Load Balancer(EC2, ELB)

EC2ダッシュボードに行くと、左側のNETWORK&SECURITYタグの中にLoad Balancerという項目があるので、ここから新規作成する。

適当な名前をつける。 Create LB Inside:の部分は新規に作成したVPCを選択。今回の場合は、10.0.0.0/16。 LBが通すプロトコルとポートを指定する。今回はデフォルトのHTTPとポート80番のみ。 ヘルスチェックはデフォルトのまま。

ロードバランス「される」インスタンスが存在するサブネットを選択する。今回はAPサーバをPrivateサブネット(Internet Gatewayがついてない方のサブネット)に配置しているので、そちらを選択。デフォルトでは、10.0.1.0/24。

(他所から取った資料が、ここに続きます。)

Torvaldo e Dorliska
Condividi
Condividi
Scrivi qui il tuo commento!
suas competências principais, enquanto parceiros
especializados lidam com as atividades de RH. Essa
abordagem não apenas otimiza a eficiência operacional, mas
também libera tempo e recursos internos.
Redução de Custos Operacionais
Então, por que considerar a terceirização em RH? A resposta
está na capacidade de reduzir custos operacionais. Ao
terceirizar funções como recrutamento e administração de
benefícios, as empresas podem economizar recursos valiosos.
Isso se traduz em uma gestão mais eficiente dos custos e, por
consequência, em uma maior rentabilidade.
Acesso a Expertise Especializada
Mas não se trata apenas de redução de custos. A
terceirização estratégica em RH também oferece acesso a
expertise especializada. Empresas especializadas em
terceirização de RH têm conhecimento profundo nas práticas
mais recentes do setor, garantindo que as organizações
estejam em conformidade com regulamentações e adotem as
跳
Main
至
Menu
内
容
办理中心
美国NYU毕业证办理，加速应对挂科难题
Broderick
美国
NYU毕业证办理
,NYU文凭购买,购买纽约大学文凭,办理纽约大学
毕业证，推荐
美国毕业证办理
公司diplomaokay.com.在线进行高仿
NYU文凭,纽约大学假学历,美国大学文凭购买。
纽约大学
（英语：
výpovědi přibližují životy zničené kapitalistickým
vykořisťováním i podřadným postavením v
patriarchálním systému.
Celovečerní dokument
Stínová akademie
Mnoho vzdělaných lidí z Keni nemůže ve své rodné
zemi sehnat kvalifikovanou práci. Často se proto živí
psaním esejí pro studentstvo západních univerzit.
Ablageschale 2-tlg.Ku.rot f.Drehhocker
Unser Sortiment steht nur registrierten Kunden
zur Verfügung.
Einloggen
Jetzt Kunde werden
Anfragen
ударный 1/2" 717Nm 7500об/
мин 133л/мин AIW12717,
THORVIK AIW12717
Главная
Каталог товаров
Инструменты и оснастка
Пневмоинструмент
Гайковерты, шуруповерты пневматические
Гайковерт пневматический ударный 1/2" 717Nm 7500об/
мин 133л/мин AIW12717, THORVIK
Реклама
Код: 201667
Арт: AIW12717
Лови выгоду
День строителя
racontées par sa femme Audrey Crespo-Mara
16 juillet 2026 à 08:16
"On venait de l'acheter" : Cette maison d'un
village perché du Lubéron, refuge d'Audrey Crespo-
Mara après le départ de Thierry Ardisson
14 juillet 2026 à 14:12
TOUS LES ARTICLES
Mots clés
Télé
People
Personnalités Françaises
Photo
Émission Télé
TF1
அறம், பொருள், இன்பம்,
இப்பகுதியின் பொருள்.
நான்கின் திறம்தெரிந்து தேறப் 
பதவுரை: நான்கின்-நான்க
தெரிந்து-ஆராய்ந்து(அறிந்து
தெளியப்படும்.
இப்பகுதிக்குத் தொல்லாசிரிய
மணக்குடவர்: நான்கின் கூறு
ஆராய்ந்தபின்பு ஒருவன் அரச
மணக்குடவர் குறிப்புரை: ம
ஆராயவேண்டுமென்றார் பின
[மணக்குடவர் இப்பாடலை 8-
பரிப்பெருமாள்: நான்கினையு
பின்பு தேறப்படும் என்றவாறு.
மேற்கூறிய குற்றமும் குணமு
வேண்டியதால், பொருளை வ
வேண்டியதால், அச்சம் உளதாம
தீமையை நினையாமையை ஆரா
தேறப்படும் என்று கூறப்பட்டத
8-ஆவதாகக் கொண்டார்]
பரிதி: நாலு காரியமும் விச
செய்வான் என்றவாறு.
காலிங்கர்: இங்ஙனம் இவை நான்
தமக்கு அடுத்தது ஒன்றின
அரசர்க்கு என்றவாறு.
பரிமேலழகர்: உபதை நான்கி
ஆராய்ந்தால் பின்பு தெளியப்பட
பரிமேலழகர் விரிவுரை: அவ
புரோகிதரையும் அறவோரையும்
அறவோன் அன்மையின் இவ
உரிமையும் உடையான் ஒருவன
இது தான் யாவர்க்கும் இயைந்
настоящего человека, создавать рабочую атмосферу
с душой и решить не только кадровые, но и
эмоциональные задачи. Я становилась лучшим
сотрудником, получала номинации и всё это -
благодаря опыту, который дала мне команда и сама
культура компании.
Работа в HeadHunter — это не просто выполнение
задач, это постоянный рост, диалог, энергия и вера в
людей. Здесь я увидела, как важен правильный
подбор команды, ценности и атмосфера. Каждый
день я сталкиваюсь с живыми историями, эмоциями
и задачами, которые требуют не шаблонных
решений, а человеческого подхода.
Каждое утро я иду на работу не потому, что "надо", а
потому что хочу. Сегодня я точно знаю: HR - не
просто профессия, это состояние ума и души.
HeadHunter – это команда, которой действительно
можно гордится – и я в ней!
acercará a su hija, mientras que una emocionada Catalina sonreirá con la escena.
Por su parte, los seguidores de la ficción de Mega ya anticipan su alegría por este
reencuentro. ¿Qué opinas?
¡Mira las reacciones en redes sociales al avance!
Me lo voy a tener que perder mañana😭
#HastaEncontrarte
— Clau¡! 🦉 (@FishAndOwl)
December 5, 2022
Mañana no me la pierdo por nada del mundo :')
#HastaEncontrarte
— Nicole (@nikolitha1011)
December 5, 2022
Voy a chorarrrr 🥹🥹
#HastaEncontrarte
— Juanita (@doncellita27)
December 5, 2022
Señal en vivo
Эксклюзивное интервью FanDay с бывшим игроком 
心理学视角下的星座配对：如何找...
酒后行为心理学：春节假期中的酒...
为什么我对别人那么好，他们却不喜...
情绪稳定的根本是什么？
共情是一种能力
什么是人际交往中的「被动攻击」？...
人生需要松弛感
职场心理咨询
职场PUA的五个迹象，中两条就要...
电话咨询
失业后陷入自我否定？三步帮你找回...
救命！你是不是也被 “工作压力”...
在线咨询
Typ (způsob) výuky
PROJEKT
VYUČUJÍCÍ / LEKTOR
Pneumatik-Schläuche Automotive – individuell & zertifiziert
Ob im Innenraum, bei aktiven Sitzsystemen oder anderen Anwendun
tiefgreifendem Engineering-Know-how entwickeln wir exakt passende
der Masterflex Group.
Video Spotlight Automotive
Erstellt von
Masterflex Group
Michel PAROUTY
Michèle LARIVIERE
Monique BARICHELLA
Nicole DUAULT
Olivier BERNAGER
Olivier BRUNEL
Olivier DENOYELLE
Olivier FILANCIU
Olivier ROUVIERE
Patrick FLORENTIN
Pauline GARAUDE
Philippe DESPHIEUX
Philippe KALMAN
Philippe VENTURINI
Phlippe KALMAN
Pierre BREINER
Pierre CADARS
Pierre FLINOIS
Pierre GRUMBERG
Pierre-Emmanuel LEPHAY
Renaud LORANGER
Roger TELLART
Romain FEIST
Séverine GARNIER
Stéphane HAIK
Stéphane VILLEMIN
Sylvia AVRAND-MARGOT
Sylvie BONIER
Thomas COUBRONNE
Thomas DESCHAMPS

You will need to select a Subnet for each Availability Zone where you wish to have load balanced instances. A Virtual Network Interface will be placed inside the Subnet and allow traffic to be routed into that Availability Zone. Only one subnet per Availability Zone may be selected.

セキュリティグループは一旦デフォルト。

作成完了したら、EC2のマネジメントコンソール左ペインからLoad Balancerを選択して新規作成されたレコードを確認。Instancesに先ほど作成したAP Serverをひもづける。コレで以下の通信経路の基礎が完成。次回はSecurity Groupの設定を行い、APサーバに実際のWebアプリをデプロイする!